Ingle looked down at his shoes and hesitated. “Well, you kind of left out some important stuff.”

“How so?” Mather asked.

“Well,” he said, consulting his notes, “Stevens also said that Madison was one of the finest human being she’d known, and that he’d never even hurt a fly.”

Mather grinned and began to walk back toward the van. Another news truck pulled up in front; its telescoping antenna began to unwind like a giant corkscrew ascending toward the heavens.

Ingle followed at Mather’s heels. “Didn’t Stevens also say that he didn’t know about the rape, and that’s probably why no action was taken against Madison at the time? It had nothing to do with the hospital looking the other way, which is how you made it sound.”

Mather stopped walking and turned to face Ingle. “I believe he said ‘no comment’ when I asked him about the rape.”

“Maurice, he only said that after you pressed him on it. It seemed to me like he didn’t know what you were talking about. And if the hospital didn’t know about it, then what you said-”

“Tom, do you know for sure that the hospital didn’t know about it?”

“Well, I-”

“Do you really think that a doctor like Phillip Madison could be accused of rape, and the hospital wouldn’t be aware of it? Come off it, Tom.” Mather turned away and started back toward the van.

“I’m just saying that we don’t know whether they knew of it or not.”

“We sure as hell don’t know for sure that they didn’t know, do we?”

Ingle hesitated. “No…”

“That’s right, so we didn’t say anything that was factually wrong.”
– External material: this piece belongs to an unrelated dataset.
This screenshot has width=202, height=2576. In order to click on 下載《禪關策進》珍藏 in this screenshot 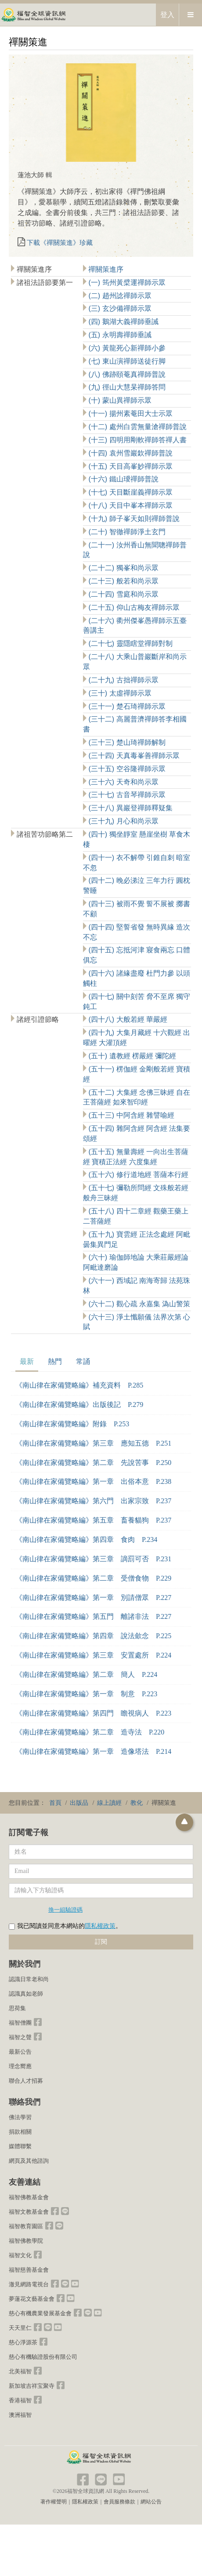 , I will do `click(60, 242)`.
“But isn’t omitting information just as much of a lie as giving false information?”

Mather turned hard and faced Ingle. “Tom, do you remember that ratings chart I showed you before we left the newsroom? KONE was beating the pants off us. We need to boost our ratings, or we stand to lose some big money. And if we continue to lose more money, then cuts are going to be made-especially with a new GM taking over next month. I don’t intend to lose my job or take a pay cut, do you?” He climbed into the van as Andy finished packing up the equipment. “News sells, Tom, if you know how to present it. We’re under pressure from cable, from blogs, even from comedy shows-people are getting their news from other places. I’m just trying to be more aggressive, that’s all,” Mather said, holding both his hands out in front of him, palms up.

Ingle climbed in, shut the door, and watched the competing news cameraman prepare to set up his live remote shot while the reporter entered the hospital. As he wondered what angle that reporter would choose to take, the KMRA van pulled away and headed back to the newsroom.